Task goal ▸
Beginning with the line of the entries below that holds "Produktbereiche" and ending with the line that holds "Dato en Pauta", transcribe each line exactly as written. Pictures stay out.

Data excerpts

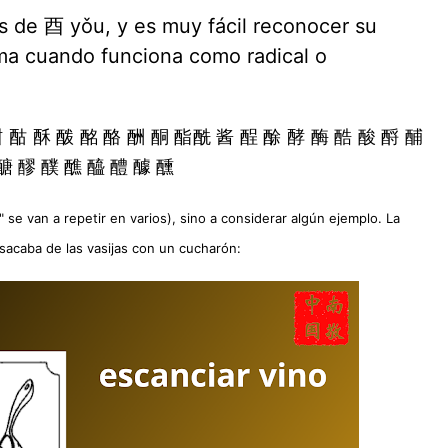
s de 酉 yǒu, y es muy fácil reconocer su
ma cuando funciona como radical o
酣 酤 酥 酦 酩 酪 酬 酮 酯酰 酱 酲 酴 酵 酶 酷 酸 酹 酺
醣 醪 醭 醮 醯 醴 醵 醺
 se van a repetir en varios), sino a considerar algún ejemplo. La
sacaba de las vasijas con un cucharón:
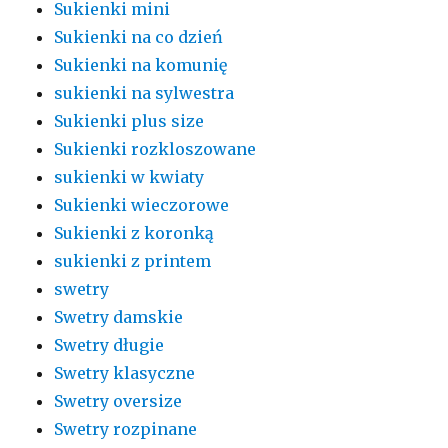
Sukienki mini
Sukienki na co dzień
Sukienki na komunię
sukienki na sylwestra
Sukienki plus size
Sukienki rozkloszowane
sukienki w kwiaty
Sukienki wieczorowe
Sukienki z koronką
sukienki z printem
swetry
Swetry damskie
Swetry długie
Swetry klasyczne
Swetry oversize
Swetry rozpinane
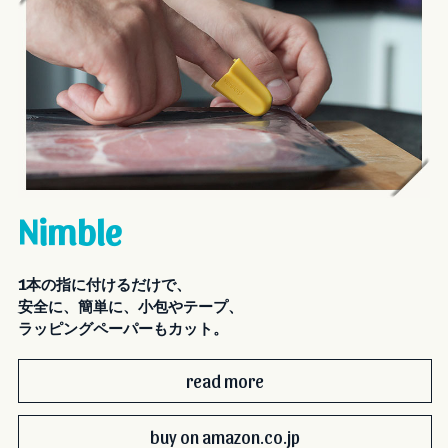
東京FM（80.0MHz）
“Blue Ocean（ブルー・オーシャン）”
にて、
ニンブ
ル (Nimble)
が紹介されました。
2017.05.08
日本テレビ系列 ヒルナンデス！ にて、
ニンブル (Nimble)
が紹介されま
した。
2017.04.28
日経流通新聞（日経MJ）にて、
ニンブル (Nimble)
が紹介されました。
2017.04.28
HBC北海道放送ラジオ局“朝刊さくらい”にて、
ニンブル (Nimble)
が紹介
されました。
Nimble
2017.04.24
日本テレビ系列 ZIP! にて、
ニンブル (Nimble)
が紹介されました。
2017.04.15
東急ハンズのキッチンフロアにて、
ニンブル (Nimble)
の販売を開始し
1本の指に付けるだけで、
ました。
安全に、簡単に、小包やテープ、
ラッピングペーパーもカット。
read more
buy on amazon.co.jp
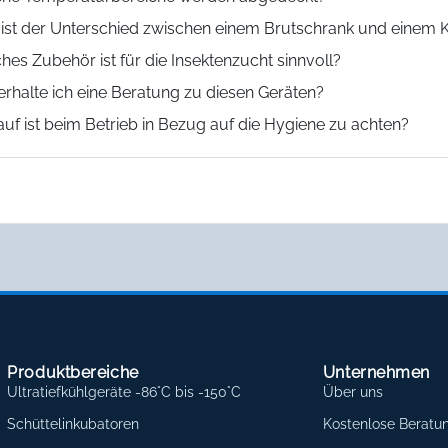
ist der Unterschied zwischen einem Brutschrank und einem 
hes Zubehör ist für die Insektenzucht sinnvoll?
erhalte ich eine Beratung zu diesen Geräten?
uf ist beim Betrieb in Bezug auf die Hygiene zu achten?
Produktbereiche
Unternehmen
Ultratiefkühlgeräte -86°C bis -150°C
Über uns
Schüttelinkubatoren
Kostenlose Beratu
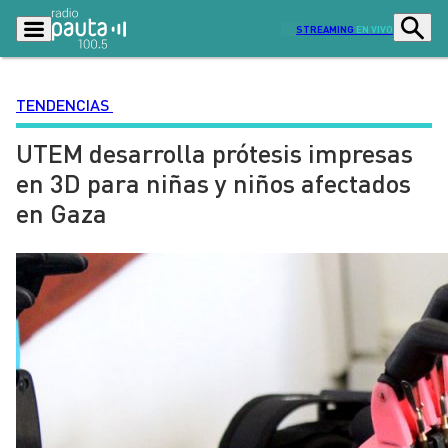
STREAMING
EN VIVO
TENDENCIAS
UTEM desarrolla prótesis impresas
Podcasts
Programas
en 3D para niñas y niños afectados
Lo Último
Actualidad
en Gaza
Ciudad
Economía
Radio en vivo
Sostenibilidad
Tendencias
Deportes
Entretención y Cultura
Opinión
Dato en Pauta
Señal 2
Contenido Patrocinado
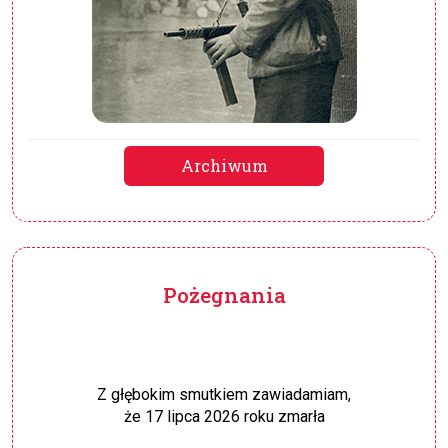
Archiwum
Pożegnania
Z głębokim smutkiem zawiadamiam,
że 17 lipca 2026 roku zmarła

Answer ▸
Produktbereiche
Unternehmen
Ultratiefkühlgeräte -86°C bis -150°C
Über uns
Schüttelinkubatoren
Kostenlose Beratu
STREAMING
EN VIVO
TENDENCIAS
UTEM desarrolla prótesis impresas
Podcasts
Programas
en 3D para niñas y niños afectados
Lo Último
Actualidad
en Gaza
Ciudad
Economía
Radio en vivo
Sostenibilidad
Tendencias
Deportes
Entretención y Cultura
Opinión
Dato en Pauta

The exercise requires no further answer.